Et c'est un effort qui n'est, au bout du compte, pas complètement satisfaisant, parce qu'on met depuis plus de vingt ans ces personnes dans les abris de protection civile. Peut-être qu'à un moment donné, il faudrait arrêter de les mettre dans les sous-sols ou dans les caves ! Parce que, contrairement à ce que certains pensent, une grande partie des sans-abri, ce sont des gens d'ici ! J'ai fait le tour ! Je les ai visités ! Ce sont des gens qui ont le passeport suisse, qui ont le permis C - pas seulement, mais en grande partie -, qui un jour trouvent un travail, alors ils sortent et reprennent une chambre d'hôtel, et quand ils n'en ont pas, ben hop ! ils reviennent dans les abris.

Donc qu'est-ce qu'on veut faire ? Est-ce qu'on veut, une fois pour toutes, dans un canton qui est tout de même riche, résoudre le problème ou poursuivre cette politique miséreuse - parce que je considère qu'elle est miséreuse ! - consistant à enterrer ces sans-abri dans les abris de protection civile d'une manière de toute façon insatisfaisante ? Insatisfaisante ! Et ça fait plus de vingt ans que ça se passe comme ça ! A un moment donné, il faudrait les mettre en surface, arrêter de les mettre dans les sous-sols.

Par ailleurs, je suis désolé, mais l'ACG ne fait pas son travail ! (Le président agite la cloche pour indiquer qu'il reste trente secondes de temps de parole.) L'ACG ne fait pas son travail, parce que... Oui, probablement qu'il n'y en a pas tellement dans la commune de Russin, mais les communes suburbaines comme Vernier, Meyrin, Carouge, Onex...

Le président.
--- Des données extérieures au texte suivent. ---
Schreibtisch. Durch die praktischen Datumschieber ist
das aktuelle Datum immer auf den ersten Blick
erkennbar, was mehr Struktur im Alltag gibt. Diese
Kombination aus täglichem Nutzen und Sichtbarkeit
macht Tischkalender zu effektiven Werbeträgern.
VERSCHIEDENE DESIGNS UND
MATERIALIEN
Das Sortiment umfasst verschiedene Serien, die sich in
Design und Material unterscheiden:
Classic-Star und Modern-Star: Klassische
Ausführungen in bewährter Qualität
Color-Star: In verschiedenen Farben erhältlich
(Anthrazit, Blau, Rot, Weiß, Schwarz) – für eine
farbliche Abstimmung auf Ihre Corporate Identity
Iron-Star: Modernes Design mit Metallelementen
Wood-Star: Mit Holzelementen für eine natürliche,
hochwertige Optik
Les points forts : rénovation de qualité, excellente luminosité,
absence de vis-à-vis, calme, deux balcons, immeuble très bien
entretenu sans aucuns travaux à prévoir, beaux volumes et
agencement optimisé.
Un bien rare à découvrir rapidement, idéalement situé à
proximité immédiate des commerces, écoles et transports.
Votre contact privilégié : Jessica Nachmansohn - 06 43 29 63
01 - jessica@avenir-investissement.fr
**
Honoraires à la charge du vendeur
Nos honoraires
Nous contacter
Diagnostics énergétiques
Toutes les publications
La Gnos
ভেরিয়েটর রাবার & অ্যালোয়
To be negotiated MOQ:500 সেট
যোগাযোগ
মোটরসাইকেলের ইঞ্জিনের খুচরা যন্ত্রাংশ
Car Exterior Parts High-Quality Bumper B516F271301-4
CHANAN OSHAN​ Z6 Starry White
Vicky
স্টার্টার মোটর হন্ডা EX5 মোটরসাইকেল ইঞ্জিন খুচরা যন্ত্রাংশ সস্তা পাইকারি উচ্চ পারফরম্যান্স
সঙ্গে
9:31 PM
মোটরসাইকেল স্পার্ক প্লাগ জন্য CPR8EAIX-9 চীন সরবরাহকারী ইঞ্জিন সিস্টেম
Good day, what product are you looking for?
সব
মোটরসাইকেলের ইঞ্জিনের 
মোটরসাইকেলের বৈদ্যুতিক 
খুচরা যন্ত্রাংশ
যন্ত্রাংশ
Merci.

M. Daniel Sormanni. ...et j'en oublie évidemment - je finis tout de suite, Monsieur le président, laissez-moi terminer ! - eh bien, elles ne font pas grand-chose ! C'est à elles d'appuyer la Ville de Genève...

Le président. Merci.

M. Daniel Sormanni. ...dans cette problématique et...

Le président. C'est terminé, Monsieur le député. Il en est pris bonne note.

M. Daniel Sormanni. ...et de mettre la main à la poche ! Et moi je trouve que ce... (Le micro de l'orateur est coupé. L'orateur s'exprime hors micro.) ...projet de loi est inachevé, il est insatisfaisant...

Le président. Monsieur le député Philippe Poget, à vous la parole.

M. Daniel Sormanni. ...et je demande le renvoi en commission ! (Commentaires.)

Le président. Un instant, Monsieur Poget ! Nous sommes saisis d'une demande de renvoi en commission. Je vais donc proposer aux rapporteurs de se prononcer sur cette demande s'ils le souhaitent. Monsieur Carasso, brièvement, sur le renvoi en commission.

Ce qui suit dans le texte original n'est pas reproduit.